Bradbury explica en el
postfacio el proceso creativo que siguió la novela, la furia con la que
tecleaba la máquina de escribir que funcionaba con monedas, cómo su pobreza le
impulsó a optimizar el tiempo antes de quedarse sin dinero. También cuenta que
la obra es el resultado de la fusión de cinco cuentos. Y precisamente es ahí
donde encuentro los principales defectos de Fahrenheit 451: hacia la mitad la
trama se dispersa, decae probablemente porque no se pensó desde una unidad,
sino a partir de remiendos y urgencias por acabarla, que acabaron por jugar en
su contra.
En 1.953 la caza de brujas emprendida por Mcarthy se encontraba en pleno apogeo.

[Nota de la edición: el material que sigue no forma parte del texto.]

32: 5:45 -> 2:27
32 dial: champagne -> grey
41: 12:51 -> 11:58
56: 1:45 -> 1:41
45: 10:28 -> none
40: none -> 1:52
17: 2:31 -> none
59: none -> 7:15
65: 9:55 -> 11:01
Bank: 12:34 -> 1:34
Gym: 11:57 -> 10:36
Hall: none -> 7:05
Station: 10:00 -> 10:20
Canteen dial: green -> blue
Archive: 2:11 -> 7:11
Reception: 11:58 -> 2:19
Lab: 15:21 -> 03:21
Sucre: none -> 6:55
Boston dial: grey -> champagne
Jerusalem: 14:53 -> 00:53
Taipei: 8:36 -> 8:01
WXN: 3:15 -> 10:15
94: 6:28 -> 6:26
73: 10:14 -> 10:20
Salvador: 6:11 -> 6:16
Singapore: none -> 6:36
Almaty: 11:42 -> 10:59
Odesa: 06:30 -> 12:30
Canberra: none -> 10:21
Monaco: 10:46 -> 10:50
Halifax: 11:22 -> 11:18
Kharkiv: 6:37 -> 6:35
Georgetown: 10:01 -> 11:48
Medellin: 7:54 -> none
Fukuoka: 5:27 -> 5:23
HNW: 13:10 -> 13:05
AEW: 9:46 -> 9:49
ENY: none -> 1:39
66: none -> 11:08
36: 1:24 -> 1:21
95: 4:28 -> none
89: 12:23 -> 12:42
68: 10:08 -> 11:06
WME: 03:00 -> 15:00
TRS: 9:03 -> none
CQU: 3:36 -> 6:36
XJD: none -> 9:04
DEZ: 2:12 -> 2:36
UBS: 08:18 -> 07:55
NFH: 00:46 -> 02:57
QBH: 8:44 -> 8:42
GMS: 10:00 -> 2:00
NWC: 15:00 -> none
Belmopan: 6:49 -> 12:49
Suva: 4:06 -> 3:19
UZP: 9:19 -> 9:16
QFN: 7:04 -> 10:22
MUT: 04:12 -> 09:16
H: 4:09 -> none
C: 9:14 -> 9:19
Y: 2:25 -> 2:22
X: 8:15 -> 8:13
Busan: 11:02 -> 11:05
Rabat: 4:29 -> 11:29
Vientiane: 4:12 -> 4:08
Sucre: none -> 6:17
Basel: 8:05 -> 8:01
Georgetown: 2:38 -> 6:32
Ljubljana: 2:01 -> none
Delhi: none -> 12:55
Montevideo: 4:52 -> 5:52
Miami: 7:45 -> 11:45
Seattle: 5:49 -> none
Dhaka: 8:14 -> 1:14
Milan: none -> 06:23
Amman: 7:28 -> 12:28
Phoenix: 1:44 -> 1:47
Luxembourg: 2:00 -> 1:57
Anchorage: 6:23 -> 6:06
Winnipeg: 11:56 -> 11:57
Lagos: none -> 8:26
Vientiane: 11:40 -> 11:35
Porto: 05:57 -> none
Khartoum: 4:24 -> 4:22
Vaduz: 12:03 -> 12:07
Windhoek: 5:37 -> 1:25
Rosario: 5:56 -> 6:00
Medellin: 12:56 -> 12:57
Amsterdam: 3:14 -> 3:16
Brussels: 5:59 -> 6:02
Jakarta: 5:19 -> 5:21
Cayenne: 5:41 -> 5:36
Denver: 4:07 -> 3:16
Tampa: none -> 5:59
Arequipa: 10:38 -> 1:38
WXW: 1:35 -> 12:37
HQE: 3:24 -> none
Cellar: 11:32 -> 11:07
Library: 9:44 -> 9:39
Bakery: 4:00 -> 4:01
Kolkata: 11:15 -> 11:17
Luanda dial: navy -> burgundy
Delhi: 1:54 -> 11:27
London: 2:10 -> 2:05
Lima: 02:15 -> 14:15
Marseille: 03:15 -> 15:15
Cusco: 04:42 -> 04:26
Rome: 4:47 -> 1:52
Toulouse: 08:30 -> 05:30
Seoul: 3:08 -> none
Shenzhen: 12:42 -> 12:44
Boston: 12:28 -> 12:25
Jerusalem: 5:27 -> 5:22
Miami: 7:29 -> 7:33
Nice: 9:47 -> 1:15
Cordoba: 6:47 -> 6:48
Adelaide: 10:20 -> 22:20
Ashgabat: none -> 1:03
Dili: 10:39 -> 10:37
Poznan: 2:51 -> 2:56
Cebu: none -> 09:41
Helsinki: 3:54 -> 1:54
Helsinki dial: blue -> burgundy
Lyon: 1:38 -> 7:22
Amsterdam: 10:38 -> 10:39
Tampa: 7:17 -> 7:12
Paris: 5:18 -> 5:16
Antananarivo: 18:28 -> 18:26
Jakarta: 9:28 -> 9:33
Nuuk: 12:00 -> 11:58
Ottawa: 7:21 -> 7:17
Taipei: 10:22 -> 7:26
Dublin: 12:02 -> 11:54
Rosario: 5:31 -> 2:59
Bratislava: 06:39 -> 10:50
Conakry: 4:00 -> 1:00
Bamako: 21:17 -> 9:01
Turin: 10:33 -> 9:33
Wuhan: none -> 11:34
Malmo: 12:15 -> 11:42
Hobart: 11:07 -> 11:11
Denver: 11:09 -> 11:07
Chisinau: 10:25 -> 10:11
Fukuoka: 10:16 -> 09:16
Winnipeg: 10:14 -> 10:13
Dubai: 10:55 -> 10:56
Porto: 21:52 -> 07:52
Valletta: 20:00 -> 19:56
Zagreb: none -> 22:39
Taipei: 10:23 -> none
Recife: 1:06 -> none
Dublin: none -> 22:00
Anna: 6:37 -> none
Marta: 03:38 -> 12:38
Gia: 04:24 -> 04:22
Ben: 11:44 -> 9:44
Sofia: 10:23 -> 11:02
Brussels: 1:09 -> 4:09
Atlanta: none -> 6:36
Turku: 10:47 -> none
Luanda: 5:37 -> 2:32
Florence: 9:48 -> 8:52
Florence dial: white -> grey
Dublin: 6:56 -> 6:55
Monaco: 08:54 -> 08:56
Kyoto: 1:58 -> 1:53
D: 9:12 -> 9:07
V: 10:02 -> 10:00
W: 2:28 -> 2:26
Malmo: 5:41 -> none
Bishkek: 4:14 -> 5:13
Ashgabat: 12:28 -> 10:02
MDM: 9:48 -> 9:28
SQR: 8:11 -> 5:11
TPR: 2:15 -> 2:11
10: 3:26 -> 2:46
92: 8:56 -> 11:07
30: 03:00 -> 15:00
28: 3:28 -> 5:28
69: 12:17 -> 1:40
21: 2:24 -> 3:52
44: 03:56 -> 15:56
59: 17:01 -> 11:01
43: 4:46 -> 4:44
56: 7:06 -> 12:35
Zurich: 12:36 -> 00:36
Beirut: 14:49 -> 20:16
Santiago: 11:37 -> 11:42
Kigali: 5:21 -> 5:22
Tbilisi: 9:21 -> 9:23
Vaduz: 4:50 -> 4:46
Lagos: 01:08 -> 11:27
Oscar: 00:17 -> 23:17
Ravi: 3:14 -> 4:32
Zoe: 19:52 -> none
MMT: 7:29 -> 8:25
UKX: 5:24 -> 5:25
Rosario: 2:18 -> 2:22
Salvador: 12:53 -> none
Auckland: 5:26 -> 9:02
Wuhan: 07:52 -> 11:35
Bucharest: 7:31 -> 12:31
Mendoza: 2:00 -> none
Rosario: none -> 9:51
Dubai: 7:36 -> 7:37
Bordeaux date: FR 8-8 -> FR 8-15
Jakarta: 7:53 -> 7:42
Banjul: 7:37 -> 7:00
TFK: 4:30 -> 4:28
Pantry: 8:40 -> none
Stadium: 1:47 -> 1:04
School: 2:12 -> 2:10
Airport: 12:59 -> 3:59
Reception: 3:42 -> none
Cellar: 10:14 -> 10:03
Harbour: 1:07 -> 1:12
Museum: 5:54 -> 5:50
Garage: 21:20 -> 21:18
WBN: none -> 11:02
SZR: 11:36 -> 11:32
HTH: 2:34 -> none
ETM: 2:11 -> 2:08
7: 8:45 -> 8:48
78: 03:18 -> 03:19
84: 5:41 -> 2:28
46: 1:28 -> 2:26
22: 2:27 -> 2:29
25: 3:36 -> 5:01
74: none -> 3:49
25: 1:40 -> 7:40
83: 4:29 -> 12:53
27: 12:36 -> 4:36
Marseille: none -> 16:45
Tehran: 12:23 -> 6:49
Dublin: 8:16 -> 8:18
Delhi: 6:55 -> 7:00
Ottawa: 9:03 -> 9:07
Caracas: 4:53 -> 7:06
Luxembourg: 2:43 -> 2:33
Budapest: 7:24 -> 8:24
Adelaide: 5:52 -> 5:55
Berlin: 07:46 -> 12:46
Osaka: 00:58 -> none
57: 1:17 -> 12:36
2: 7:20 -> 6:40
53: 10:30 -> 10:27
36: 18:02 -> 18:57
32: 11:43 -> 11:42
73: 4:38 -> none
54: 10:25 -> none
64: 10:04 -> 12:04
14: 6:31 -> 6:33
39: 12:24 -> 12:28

Era un mal momento para publicar una obra que critica la manipulación que
realizan los poderes públicos, el intento de crear ciudadanos uniformes y sin
pensamiento propio. Un joven la compró por 450 dólares, el único dinero que poseía
y la publicó en tres partes en una nueva revista que acababa de aparecer. El
joven se llamaba Hugh Hefner y la
revista Playboy. A partir de aquel
momento la novela comenzó a volar y aún hoy no ha parado porque, pese a algunos
defectos, es un magnífico libro, cuya lectura, sin duda, recomiendo,
especialmente en estos tiempos. El inicio ya nos promete mucho…
“Era un placer
especial ver cosas devoradas, ver objetos ennegrecidos y cambiados. Empuñando
la embocadura de bronce, esgrimiendo la gran pitón que escupía un queroseno venenoso
sobre el mundo, sintió que la sangre le golpeaba las sienes, y que las manos,
como la de un sorprendente director que ejecuta las sinfonías del fuego y los
incendios, revelaban los harapos y las ruinas carbonizadas de la historia”.
Imagen de la película Fahrenheit 451 dirigida por François Truffaut en 1966 |
La escena en la que el bombero se enfrenta a su jefe, éste le
responde armado de reflexiones inquietantes “¿Qué es el fuego? Un misterio. Los
hombres de ciencia hablan y charlan acerca de las moléculas y las fricciones.
Pero no saben nada realmente. Es hermoso porque destruye las responsabilidad y
las consecuencias”. Ahora ya sabemos, como Bradbury nos recuerda en la primera
frase, que Fahrenheit 451 es la temperatura a la que arde el papel de los libros.
Lo que seguimos sin saber es si estamos dispuestos, como el protagonista de la
novela, a rebelarnos contra os poderes que pretenden quemar nuestro futuro.